▶ What the task asks
Considering only lines that hold the word "recomanat", report how many there are in the listing below, as a single number.

▶ Given records
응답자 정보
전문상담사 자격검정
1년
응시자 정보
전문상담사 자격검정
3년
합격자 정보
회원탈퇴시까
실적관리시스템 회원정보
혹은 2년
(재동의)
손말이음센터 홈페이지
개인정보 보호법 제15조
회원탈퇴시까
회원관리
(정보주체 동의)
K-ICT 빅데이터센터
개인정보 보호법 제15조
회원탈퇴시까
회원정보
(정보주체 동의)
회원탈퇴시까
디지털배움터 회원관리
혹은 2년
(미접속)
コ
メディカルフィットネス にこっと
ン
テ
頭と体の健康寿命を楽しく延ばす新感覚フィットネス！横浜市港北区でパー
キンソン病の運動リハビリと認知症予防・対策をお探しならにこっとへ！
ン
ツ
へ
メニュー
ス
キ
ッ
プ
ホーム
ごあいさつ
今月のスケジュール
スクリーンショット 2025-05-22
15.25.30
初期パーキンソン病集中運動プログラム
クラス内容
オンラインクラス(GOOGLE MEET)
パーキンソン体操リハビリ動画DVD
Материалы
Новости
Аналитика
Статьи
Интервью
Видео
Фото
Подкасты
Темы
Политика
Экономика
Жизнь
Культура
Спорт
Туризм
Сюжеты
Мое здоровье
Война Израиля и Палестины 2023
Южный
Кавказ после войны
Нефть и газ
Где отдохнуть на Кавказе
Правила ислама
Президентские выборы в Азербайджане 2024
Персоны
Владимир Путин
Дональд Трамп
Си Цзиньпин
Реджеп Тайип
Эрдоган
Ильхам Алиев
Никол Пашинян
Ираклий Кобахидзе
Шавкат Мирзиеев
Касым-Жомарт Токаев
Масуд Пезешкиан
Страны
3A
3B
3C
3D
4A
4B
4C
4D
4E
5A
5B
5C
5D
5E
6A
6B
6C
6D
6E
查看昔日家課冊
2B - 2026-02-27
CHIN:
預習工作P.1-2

--

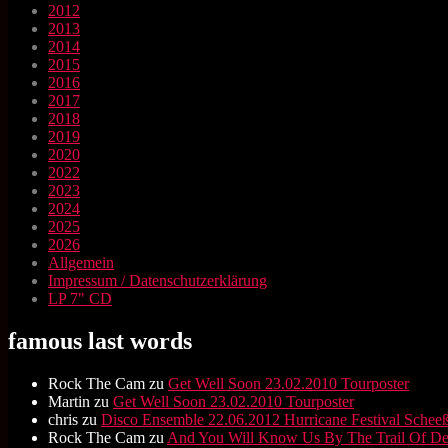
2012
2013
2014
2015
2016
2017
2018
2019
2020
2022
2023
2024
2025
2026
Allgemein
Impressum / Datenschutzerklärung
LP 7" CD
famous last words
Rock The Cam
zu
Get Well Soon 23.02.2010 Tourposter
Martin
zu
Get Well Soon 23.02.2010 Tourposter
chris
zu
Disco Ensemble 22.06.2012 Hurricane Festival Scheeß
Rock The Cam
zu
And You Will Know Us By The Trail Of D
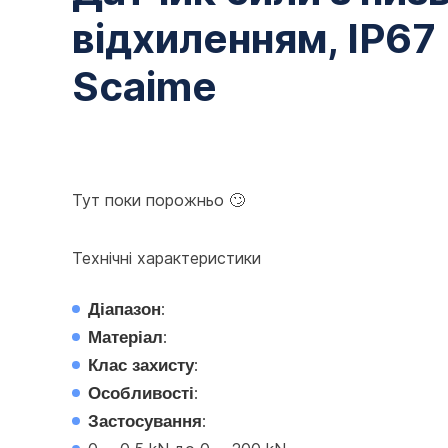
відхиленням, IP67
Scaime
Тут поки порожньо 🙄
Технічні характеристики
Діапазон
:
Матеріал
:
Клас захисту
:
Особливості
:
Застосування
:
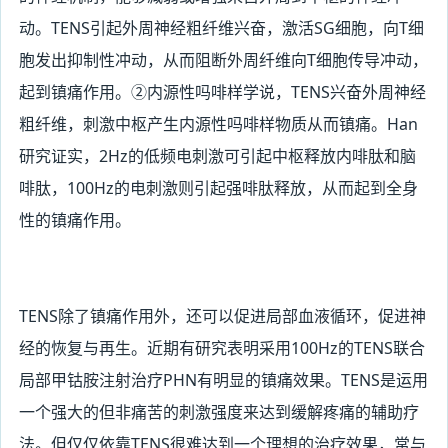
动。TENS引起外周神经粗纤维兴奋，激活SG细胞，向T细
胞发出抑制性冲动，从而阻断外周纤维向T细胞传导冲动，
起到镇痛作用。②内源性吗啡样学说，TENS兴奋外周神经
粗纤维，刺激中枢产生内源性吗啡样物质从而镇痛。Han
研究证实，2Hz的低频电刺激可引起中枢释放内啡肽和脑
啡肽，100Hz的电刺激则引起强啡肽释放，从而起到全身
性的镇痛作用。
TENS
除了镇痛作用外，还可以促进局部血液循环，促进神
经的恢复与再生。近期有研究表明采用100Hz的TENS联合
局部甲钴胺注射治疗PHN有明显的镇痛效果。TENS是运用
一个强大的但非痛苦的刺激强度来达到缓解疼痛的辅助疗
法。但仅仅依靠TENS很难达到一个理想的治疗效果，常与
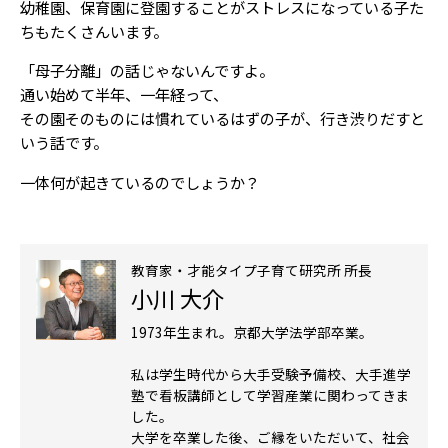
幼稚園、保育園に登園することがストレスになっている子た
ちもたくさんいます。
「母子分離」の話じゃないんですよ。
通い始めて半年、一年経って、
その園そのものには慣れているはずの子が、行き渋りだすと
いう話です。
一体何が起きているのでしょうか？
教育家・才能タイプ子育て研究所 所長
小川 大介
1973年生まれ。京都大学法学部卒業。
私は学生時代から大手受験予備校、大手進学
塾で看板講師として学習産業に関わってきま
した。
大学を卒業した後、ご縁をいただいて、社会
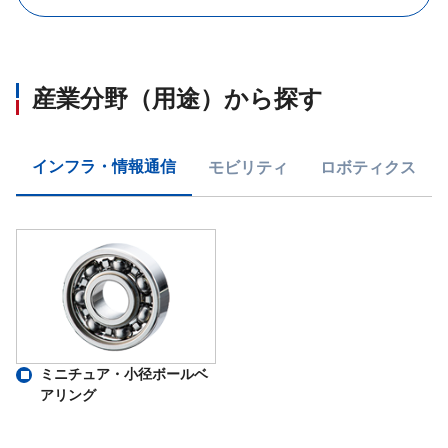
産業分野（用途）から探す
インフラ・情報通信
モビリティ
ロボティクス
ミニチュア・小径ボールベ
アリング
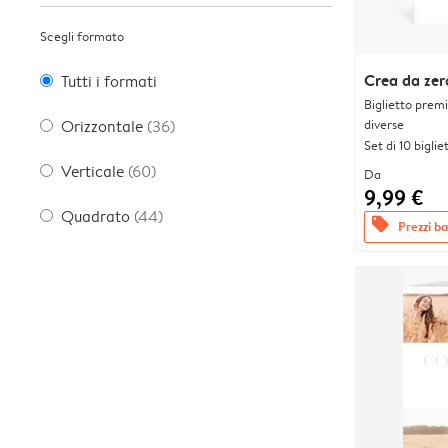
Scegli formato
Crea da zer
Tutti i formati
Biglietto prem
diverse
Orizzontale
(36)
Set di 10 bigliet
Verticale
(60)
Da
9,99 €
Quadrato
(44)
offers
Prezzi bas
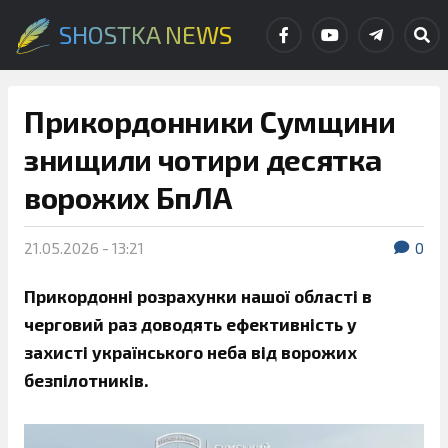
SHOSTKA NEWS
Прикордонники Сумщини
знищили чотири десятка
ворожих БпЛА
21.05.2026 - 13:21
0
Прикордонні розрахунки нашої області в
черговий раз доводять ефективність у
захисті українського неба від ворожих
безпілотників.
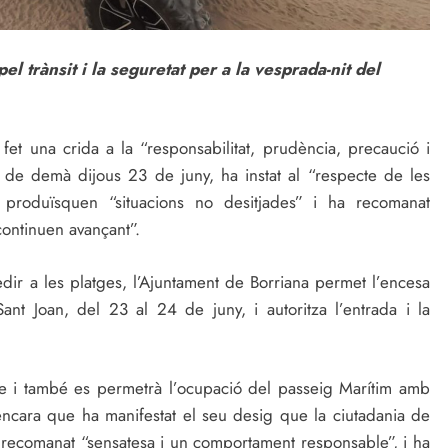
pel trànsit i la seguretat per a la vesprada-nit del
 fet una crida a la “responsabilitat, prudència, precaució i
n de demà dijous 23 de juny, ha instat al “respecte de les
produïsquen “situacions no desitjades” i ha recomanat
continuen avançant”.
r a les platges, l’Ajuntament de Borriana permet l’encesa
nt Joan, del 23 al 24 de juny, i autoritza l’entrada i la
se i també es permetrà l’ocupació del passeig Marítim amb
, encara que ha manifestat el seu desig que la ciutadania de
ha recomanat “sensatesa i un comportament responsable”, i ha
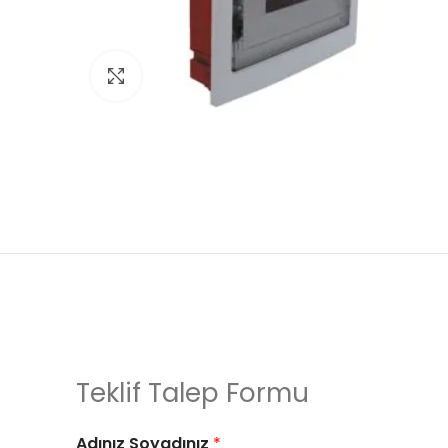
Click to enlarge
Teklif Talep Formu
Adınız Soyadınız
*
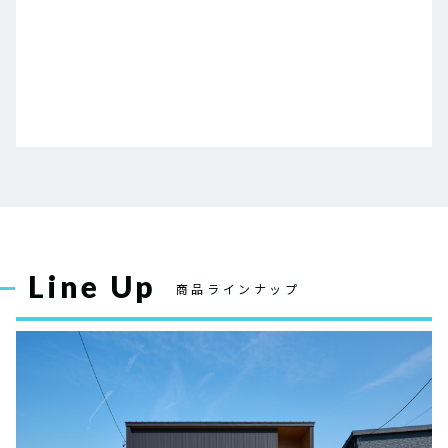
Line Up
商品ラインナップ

▶ Output of the exercise
2